The Boussinesq equation on the half-line
Christophe Charlier
TL;DR
This work extends the inverse scattering framework to the half-line for the Boussinesq equation via a $3 \times 3$ Lax pair, formulating a Riemann-Hilbert problem on a contour with 18 arcs, 18 segments, and 18 half-lines. The authors establish a direct problem that constructs nine spectral data functions from given initial and boundary values under solitonless and generic-k assumptions, and an inverse problem showing that the physical fields $u$ (and $v$) are recovered from the solution $M(x,t,k)$ of the RH problem. They further show an equivalent formulation in terms of a Zakharov-type system for $(u,v)$, and they provide detailed analyticity, symmetry, and asymptotic properties of the spectral data that underpin the RH construction.

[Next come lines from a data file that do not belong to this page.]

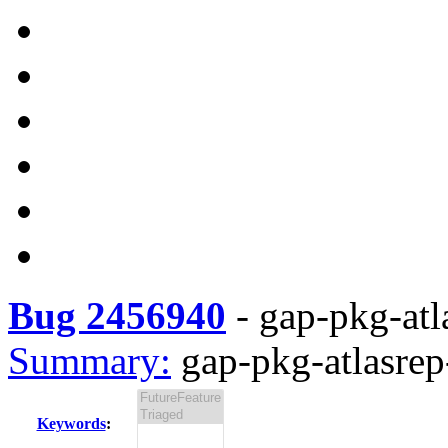
Bug 2456940
-
gap-pkg-atla
Summary:
gap-pkg-atlasrep-
Keywords
:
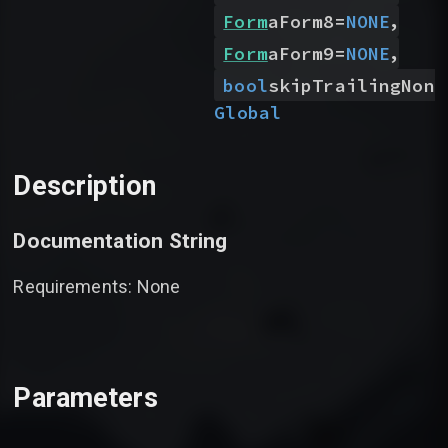
,
Form
aForm8
=
NONE
,
Form
aForm9
=
NONE
bool
skipTrailingNone
Global
Description
Documentation String
Requirements: None
Parameters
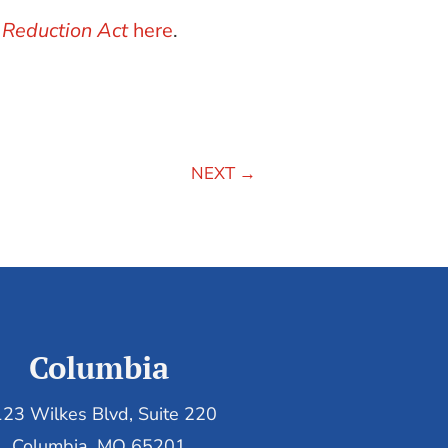
 Reduction Act
here
.
NEXT
→
Columbia
23 Wilkes Blvd, Suite 220
Columbia, MO 65201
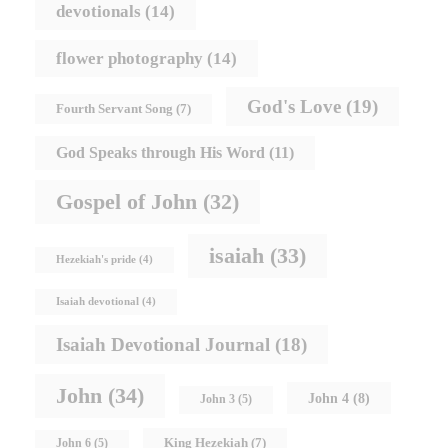
devotionals
(14)
flower photography
(14)
God's Love
(19)
Fourth Servant Song
(7)
God Speaks through His Word
(11)
Gospel of John
(32)
isaiah
(33)
Hezekiah's pride
(4)
Isaiah devotional
(4)
Isaiah Devotional Journal
(18)
John
(34)
John 4
(8)
John 3
(5)
King Hezekiah
(7)
John 6
(5)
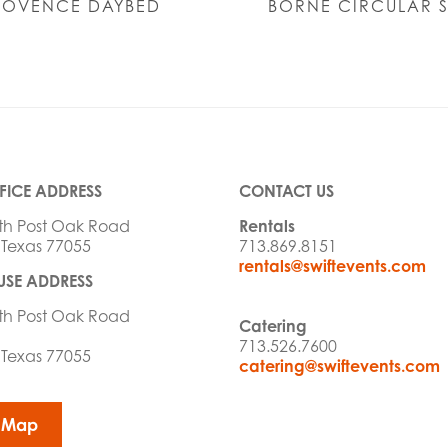
ROVENCE DAYBED
BORNE CIRCULAR 
FICE ADDRESS
CONTACT US
th Post Oak Road
Rentals
 Texas 77055
713.869.8151
rentals@swiftevents.com
SE ADDRESS
th Post Oak Road
Catering
713.526.7600
 Texas 77055
catering@swiftevents.com
 Map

The approach yields a rigorous, reconstructive framework for the Boussinesq IBVP on the half-line, enabling theoretical analysis and potential long-time asymptotics within the Fokas method. Overall, the paper advances integrable PDE techniques for boundary value problems by delivering a concrete 3x3 RH formalism tied to the initial-boundary data via explicit spectral data relations.
Abstract
We study the initial-boundary value problem for the Boussinesq equation on the half-line. Assuming that the solution exists, we prove that it can be recovered from its initial-boundary values via the solution of a $3\times 3$ Riemann-Hilbert problem. The contour consists of $18$ arcs on the unit circle, $18$ segments and $18$ half-lines, and the associated jump matrices involve $9$ reflection coefficients.